BizTalk server is usually used as message bus for different platforms and applications. In most scenarios, BizTalk stores and processes messages in XML format. Internally, it calls .NET XML library to do the job. Thus it follows W3C XML standard to validate message and check encoding.

However, in some scenarios, messages from different platforms or applications didn’t strictly follow W3C XML standard and may include invalid characters. These characters may lead to BizTalk message processing failure in various stages, for example, XML Receive pipelines, message mapping. The below is one sample error message you may find in BizTalk event log:

 

“Unable to read the stream produced by the pipeline. Details: '', hexadecimal value 0x0F, is an invalid character.

 

*Note: According to W3C, XML processors should accept any character in following range

Char ::= #x9 | #xA | #xD | [#x20-#xD7FF] | [#xE000-#xFFFD] | [#x10000-#x10FFFF]

For more detail, please refer to:

https://www.w3.org/TR/REC-xml/#charsets

 

Generally speaking, the formal way of solving this problem is to fix the source system and prevent it from sending out invalid characters in XML message. Unfortunately, this way is not always available because the source system may not under our control. So it may be hard to persuade the owner to spend their money solving the problem. Writing a custom pipeline to remove the invalid characters before BizTalk processing the message would be one workaround in this scenario.
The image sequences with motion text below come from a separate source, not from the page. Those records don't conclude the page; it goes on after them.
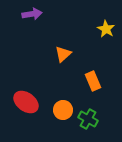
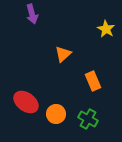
purple arrow: rotated 84 degrees clockwise
orange circle: moved 7 px left, 4 px down
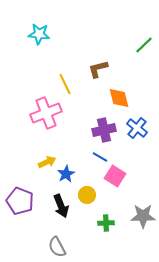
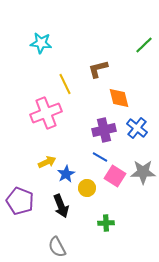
cyan star: moved 2 px right, 9 px down
yellow circle: moved 7 px up
gray star: moved 44 px up
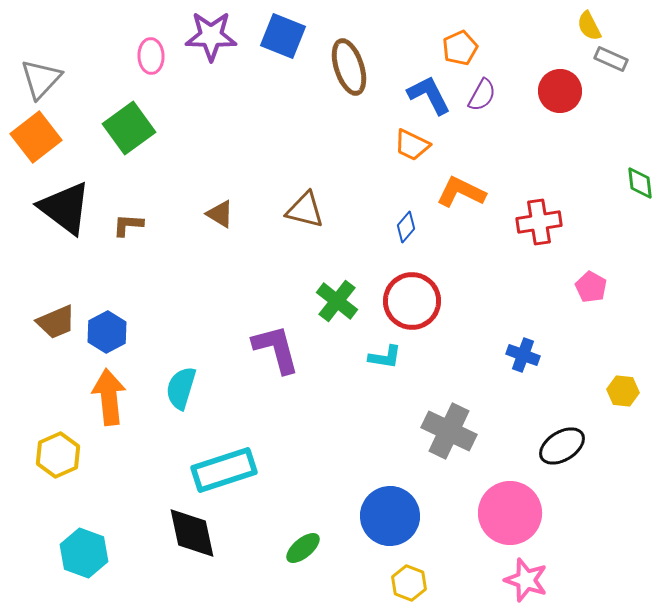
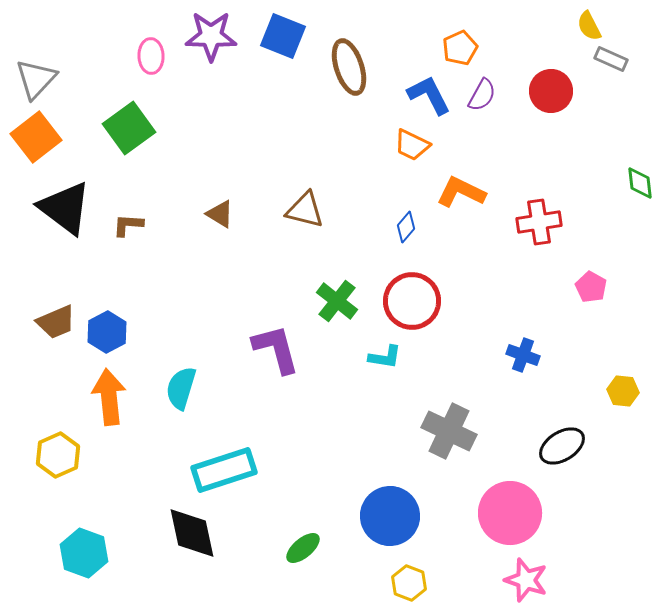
gray triangle at (41, 79): moved 5 px left
red circle at (560, 91): moved 9 px left
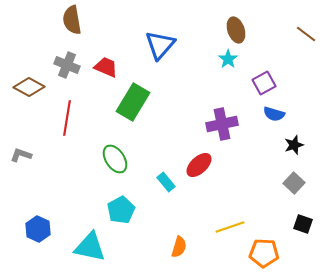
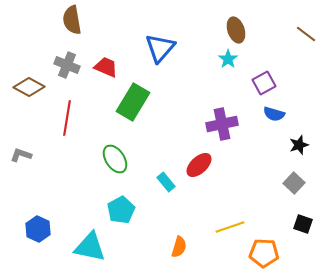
blue triangle: moved 3 px down
black star: moved 5 px right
The below is the sample implementation for Execute interface of pipeline component. Here are the several stages in this sample:

· Read original message stream into text

· Use Regular expression to remove invalid characters

· Add Unicode Byte Order Mark

· Assign the new stream to message

Note: Here just a sample of using Unicode encoding. User can using UTF-8 instead or even implement design time support to switch between different supported encoding format.

 

        public IBaseMessage Execute(IPipelineContext pc, IBaseMessage inmsg)

        {

            string oldXMLText,newXMLText;

            Stream newStr;

            IBaseMessagePart bodyPart = inmsg.BodyPart;

            if (bodyPart != null)

            {

                using (StreamReader sr = new StreamReader(bodyPart.GetOriginalDataStream()))

                {

                    //Remove Invalid Character

                    oldXMLText = sr.ReadToEnd();

                    string re = @"[^\u0009\u000A\u000D\u0020-\uD7FF\uE000-\uFFFD\u10000-\u10FFFF]";

                    newXMLText = System.Text.RegularExpressions.Regex.Replace(oldXMLText, re, "");

                    //Add Byte Order Mark

                    byte[] b = new byte[newXMLText.Length * 2 + 2];

                    b[0] = 0xFF;

                    b[1] = 0xFE;

                    byte[] textb = System.Text.UnicodeEncoding.Unicode.GetBytes(newXMLText);

                    for (int i = 0; i < textb.Length; i++)

                    {

                        b[i + 2] = textb[i];

                     }

                    newStr = new MemoryStream(b);

                    newStr.Flush();

                    bodyPart.Data = newStr;

     pc.ResourceTracker.AddResource(newStr);

                }

            }

           return inmsg;

        }

Best Regards,

Bryan Yang